Les capitaux des personnes et des peuples, donc les richesses et les pauvretés, sont toujours imbriqués. Certains capitaux, certaines richesses et pauvretés, sont plus déterminants pour l’épanouissement de la personne, mais, à part des cas extrêmes (très révélateurs), personne n’est pauvre au point de n’avoir aucune forme de richesse. Cet entrelacement rend le monde moins injuste qu’il n’apparaît à prime abord. Mais attention à ne pas tomber dans la "rhétorique de l’heureuse pauvreté" qu’on peut trouver chez ceux qui louent l’indigence des autres depuis le confort de leurs luxueuses villas, ou qui pratiquent un équivoque "tourisme social" en voitures blindés dans les banlieues des villes du Sud. Avant de pouvoir parler de belle pauvreté, il faut bien regarder dans les yeux les pauvretés laides, et si possible en goûter quelque chose.

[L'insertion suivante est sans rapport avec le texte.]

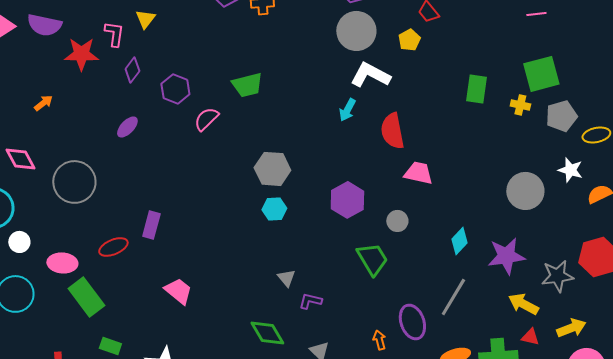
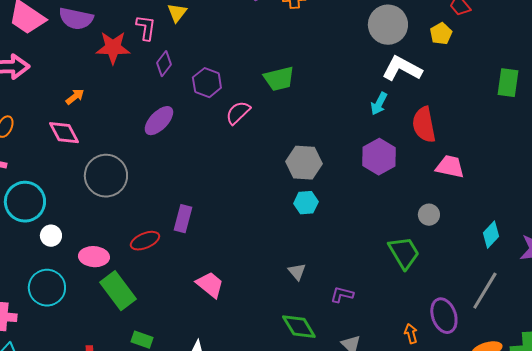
purple ellipse: (127, 127) -> (159, 121), size x1.4
pink diamond: (20, 159) -> (64, 133), moved
purple hexagon: (347, 200) -> (379, 157), moved
gray triangle: (286, 278) -> (297, 272), moved

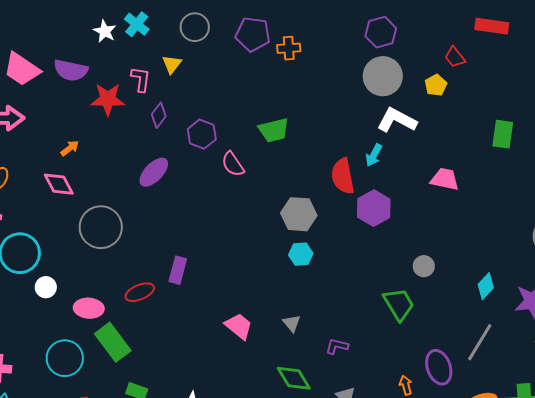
pink semicircle: (238, 113) -> (233, 164), turned -80
red semicircle: (424, 125) -> (343, 176), moved
pink trapezoid: (450, 167) -> (445, 179), moved
pink trapezoid: (210, 285) -> (239, 326), moved
cyan circle: (47, 288) -> (65, 358), moved

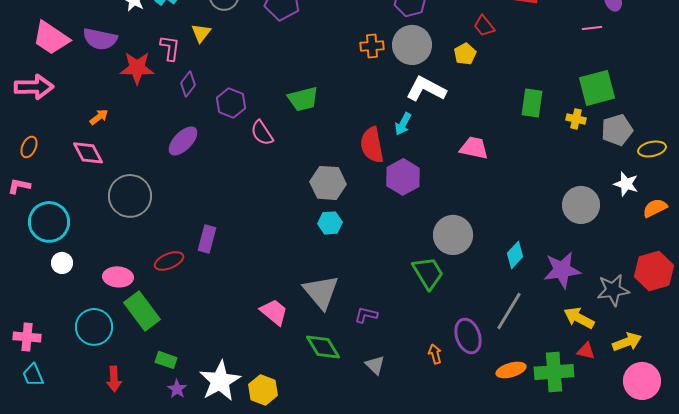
orange cross: (289, 48) -> (372, 46), moved
gray circle: (424, 266) -> (453, 235), size x1.8
white circle: (46, 287) -> (62, 263), moved
gray triangle: (292, 323) -> (321, 292), size x2.0
pink trapezoid: (239, 326) -> (274, 312), moved

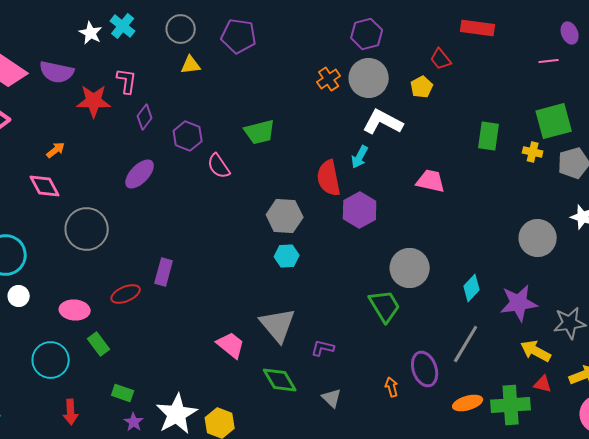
yellow triangle: (201, 33) -> (191, 65), moved, turned 45
orange cross: (372, 46) -> (329, 79), turned -30
green rectangle: (142, 311) -> (99, 344), size x0.6

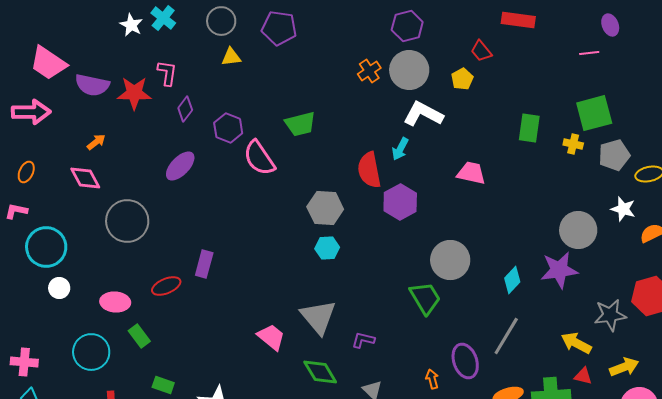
purple semicircle: (57, 72) -> (92, 85), moved
pink semicircle: (219, 166) -> (259, 158), size x1.4
purple star: (519, 303) -> (559, 270), moved

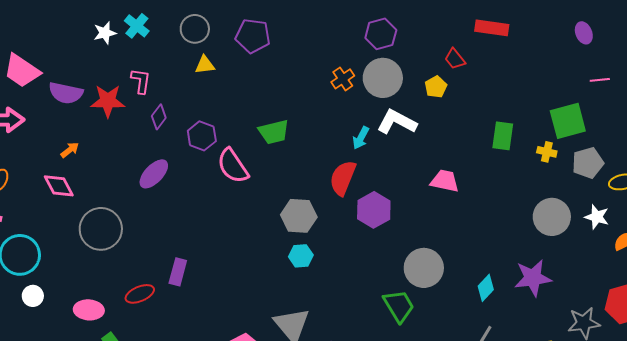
white star: (131, 25) -> (105, 33), turned 30
pink line: (589, 53) -> (600, 80), moved
cyan arrow: (400, 149) -> (361, 138), moved
red semicircle: (369, 170) -> (343, 178), turned 33
gray circle: (578, 230) -> (552, 217), moved

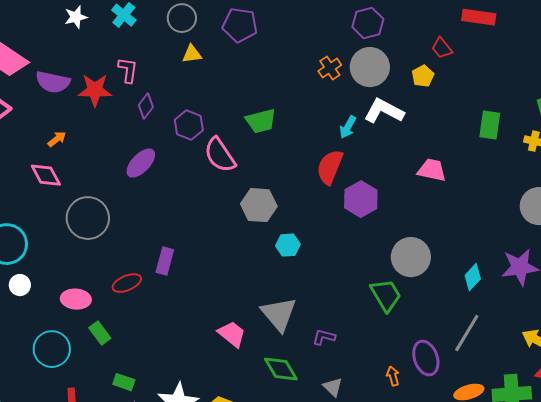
white star: (105, 33) -> (76, 17), moved
gray hexagon: (299, 216) -> (259, 205), moved

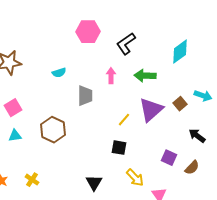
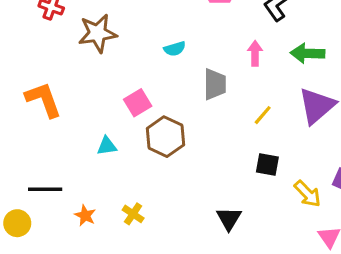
pink square: (13, 108) -> (138, 103), moved
yellow line: (124, 120) -> (263, 115), moved
yellow arrow: (135, 178) -> (308, 194), moved

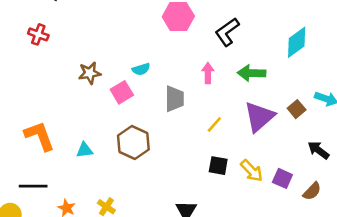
brown star: (98, 33) -> (90, 73), moved, size x0.7
orange L-shape: (43, 100) -> (40, 136), moved
pink square: (138, 103) -> (122, 92), moved
yellow arrow: (308, 194) -> (252, 171), moved

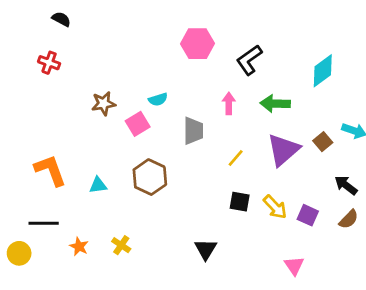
brown semicircle: (312, 191) -> (349, 219), moved

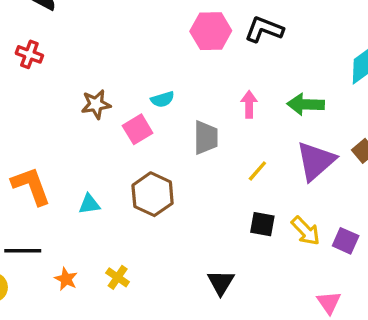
black L-shape: (249, 60) -> (264, 29), moved, turned 56

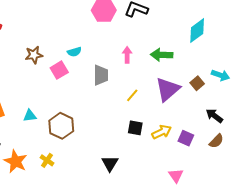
brown hexagon: (153, 194) -> (61, 126), moved
yellow arrow: (306, 231) -> (162, 132), turned -72
orange star: (66, 279) -> (16, 161), size x1.6

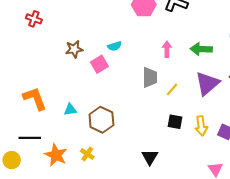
gray trapezoid: (101, 75) -> (150, 77), moved
yellow arrow: (162, 132) -> (201, 126), turned 108

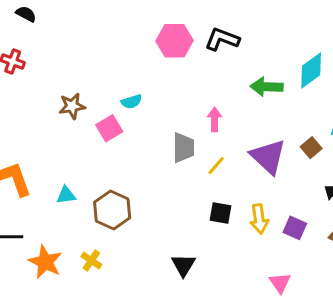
pink arrow: (167, 49) -> (215, 119), moved
green arrow: (201, 49) -> (267, 87), moved
purple triangle: (207, 83) -> (268, 157), turned -36

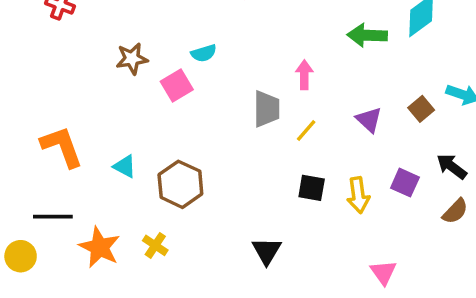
purple triangle: (268, 157) -> (369, 120), size x0.6
cyan triangle: (66, 195) -> (125, 166), turned 36
purple square: (295, 228) -> (405, 183), moved

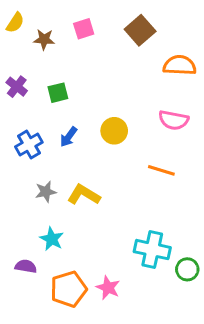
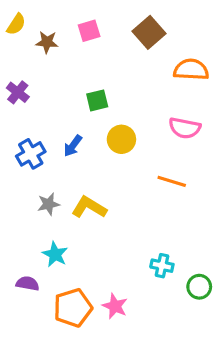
green square: (58, 93) -> (97, 100), moved
cyan cross: (152, 250) -> (162, 266), size x0.6

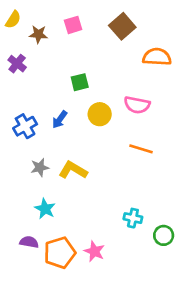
purple cross: (18, 92) -> (17, 64), moved
pink semicircle: (185, 128) -> (137, 105), moved
purple semicircle: (28, 283) -> (29, 242), moved

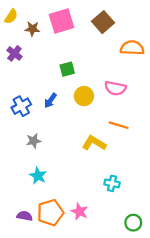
pink square: (73, 25) -> (62, 21), size x1.6
yellow L-shape: (73, 170) -> (94, 143), moved
green circle: (164, 235) -> (133, 223), moved
purple semicircle: (29, 242) -> (25, 216), moved

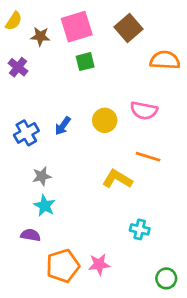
green square: (67, 69) -> (85, 62), moved
cyan star: (38, 176) -> (45, 206), moved
pink star: (79, 211) -> (99, 264), turned -30
purple semicircle: (25, 216) -> (31, 235), moved

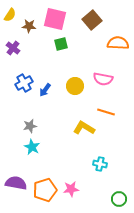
pink square: (77, 27) -> (55, 19), turned 30
blue cross: (26, 133) -> (24, 83), moved
purple semicircle: (31, 235) -> (16, 183), moved, size x1.5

Le risque est toujours réel de tomber dans la rhétorique bourgeoise de la louange de la belle pauvreté (celle des autres, jamais connus ni touchés) mais n’ignorons pas pour autant une vérité plus profonde encore : tout processus de sortie des pièges de la misère et de l’indigence commence par la valorisation des richesses et des beautés de ces "pauvres" que nous voudrions aider. À défaut de partir de la reconnaissance de ce patrimoine souvent enfoui mais réel, les processus de développement et de croissance des capacités des pauvres seront inefficaces voire néfastes, parce qu’on aura manqué d’estime envers l’autre et ses richesses, nous privant d’expérimenter la réciprocité des richesses et des pauvretés.

Beaucoup de pauvretés des "riches" pourraient être guéries par les richesses des "pauvres". Il leur suffirait de se connaître, de se rencontrer, de se toucher. Mais si nous ne nous mettons pas à connaître et reconnaître la pauvreté, toutes les pauvretés, nous échouerons à faire renaître une bonne économie, laquelle renaît toujours de la faim de vie et d’avenir de ses pauvres.